Tyler also found she lacked the suppleness always to sit on the floor. Word went round that the white woman needed a sofa and one day a young man in need of a dowry appeared on her doorstep. For £9 she has rented his three-piece suite. For a further £10.50, a local tailor made cushions from foam rubber and four colourful local sarongs. The carpenter made a bookshelf (£4) and coffee table (£5) and the living-room is complete, with a cosy, ethnic ambience that is enhanced at night by a profusion of candles.

Outside, the house seems like any another well-appointed Kalamba property. The huts are generously spaced, and pretty under weeping thatched roofs; their walls are painted in the muted tones of riverbed mud - black, ochre and cream. Settle down for an evening on Tyler's veranda, listen to the crackle of the crickets and chat softly to passing neighbours - and you begin to wonder what else is needed in a home.

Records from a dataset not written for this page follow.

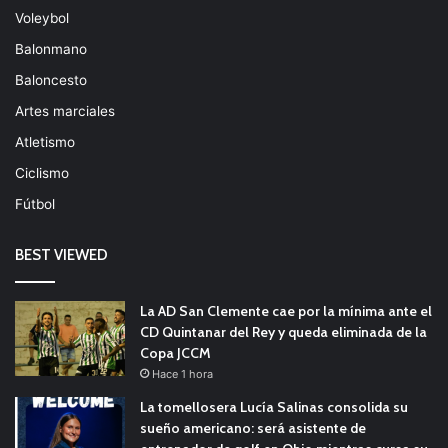
Voleybol
Balonmano
Baloncesto
Artes marciales
Atletismo
Ciclismo
Fútbol
BEST VIEWED
La AD San Clemente cae por la mínima ante el
CD Quintanar del Rey y queda eliminada de la
Copa JCCM
Hace 1 hora
La tomellosera Lucía Salinas consolida su
sueño americano: será asistente de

For Tyler, the line between luxury and necessity has shifted dramatically, and she is happy with the result. The refurbishment will yield her no profit because no one buys property here: you build your own on land that the chief hands out for free. You dig your mud, shape your bricks and bake them yourself - first in the sun and then over a wood fire. You fetch rocks for the foundations, cut your own grass and poles for the roof - and, with a bit of help from your friends, the house is ready.

Tyler sits outside under a full moon, stirs her cooking pot and denies that there is anything more she needs in life. Well . . . she concedes, running water would be nice. "There are days when I run out of drinking water because I have to fetch it from the well, make a fire, boil it, cool it and then filter it," she says.

"At night, after dinner, I like being inside. I sit in my living-room and read books by candlelight. I thought I would miss television but I don't even switch on my radio. Outside, there might be the sound of drumming, or the town crier telling people what is happening next day. But generally it is quiet and I like the silence. I relish it."